Data extracted from a collection
□ □ □
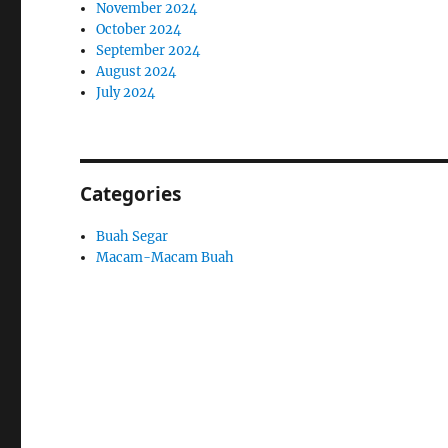
November 2024
October 2024
September 2024
August 2024
July 2024
Categories
Buah Segar
Macam-Macam Buah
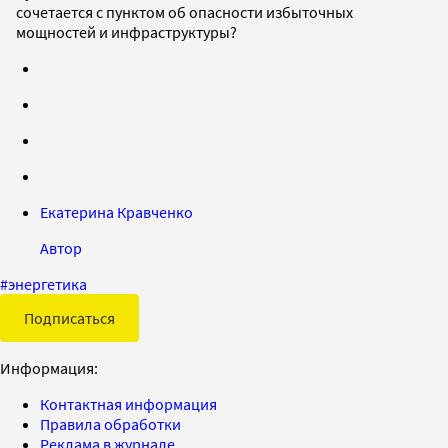
сочетается с пунктом об опасности избыточных
мощностей и инфраструктуры?
Екатерина Кравченко
Автор
#
энергетика
Подписаться
Информация:
Контактная информация
Правила обработки
Реклама в журнале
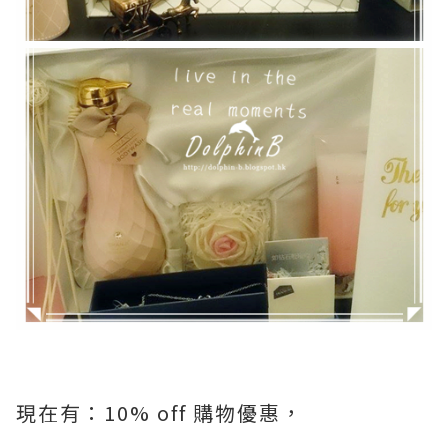
現在有：10% off 購物優惠，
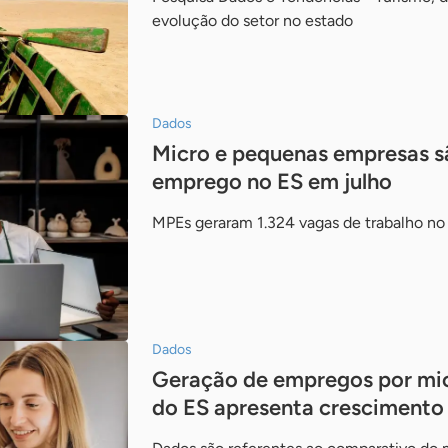
evolução do setor no estado
Dados
Micro e pequenas empresas s
emprego no ES em julho
MPEs geraram 1.324 vagas de trabalho no
Dados
Geração de empregos por mi
do ES apresenta crescimento 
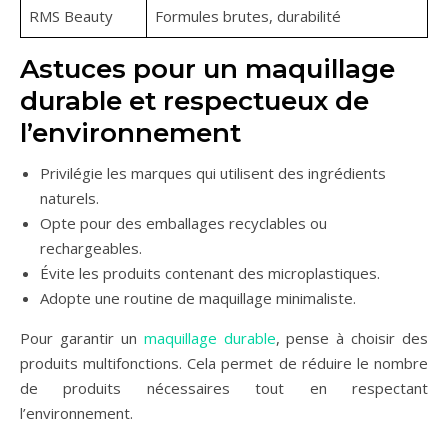
RMS Beauty
Formules brutes, durabilité
Astuces pour un maquillage
durable et respectueux de
l’environnement
Privilégie les marques qui utilisent des ingrédients
naturels.
Opte pour des emballages recyclables ou
rechargeables.
Évite les produits contenant des microplastiques.
Adopte une routine de maquillage minimaliste.
Pour garantir un
maquillage durable
, pense à choisir des
produits multifonctions. Cela permet de réduire le nombre
de produits nécessaires tout en respectant
l’environnement.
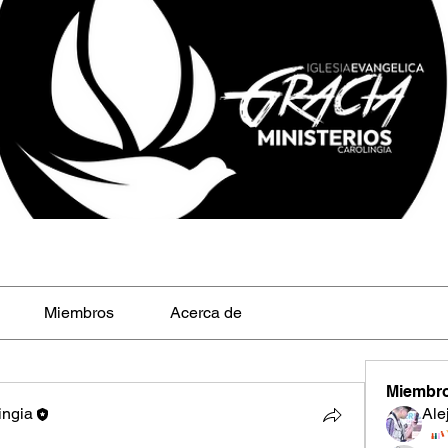
Miembros
Acerca de
Miembr
ingia
Ale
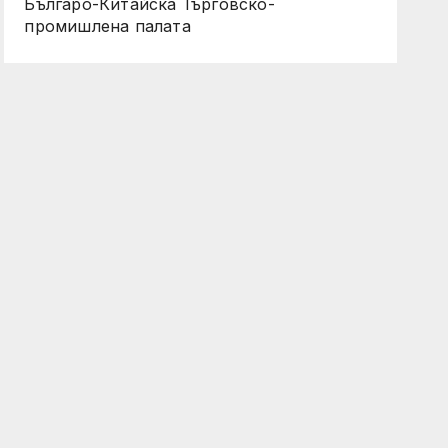
Българо-Китайска Търговско-
промишлена палaта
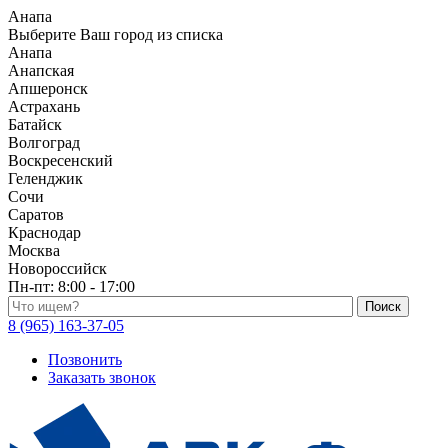
Анапа
Выберите Ваш город из списка
Анапа
Анапская
Апшеронск
Астрахань
Батайск
Волгоград
Воскресенский
Геленджик
Сочи
Саратов
Краснодар
Москва
Новороссийск
Пн-пт:
8:00 - 17:00
Поиск по каталогу
8 (965) 163-37-05
Позвонить
Заказать звонок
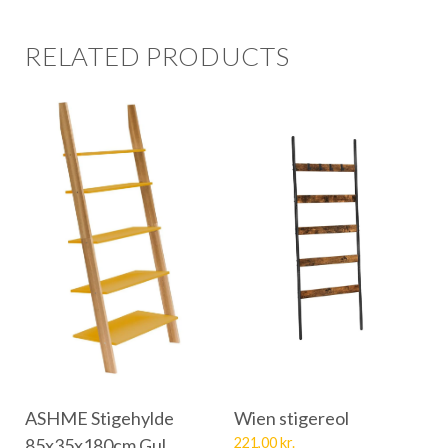
RELATED PRODUCTS
ASHME Stigehylde
Wien stigereol
85x35x180cm Gul
221,00
kr.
□ □ □
Task objective
Only the stretch of lines that begins with the one holding "ASHME Stigehylde" and ends with the last line above belongs in the answer; please write it out exactly.

Task answer
ASHME Stigehylde
Wien stigereol
85x35x180cm Gul
221,00
kr.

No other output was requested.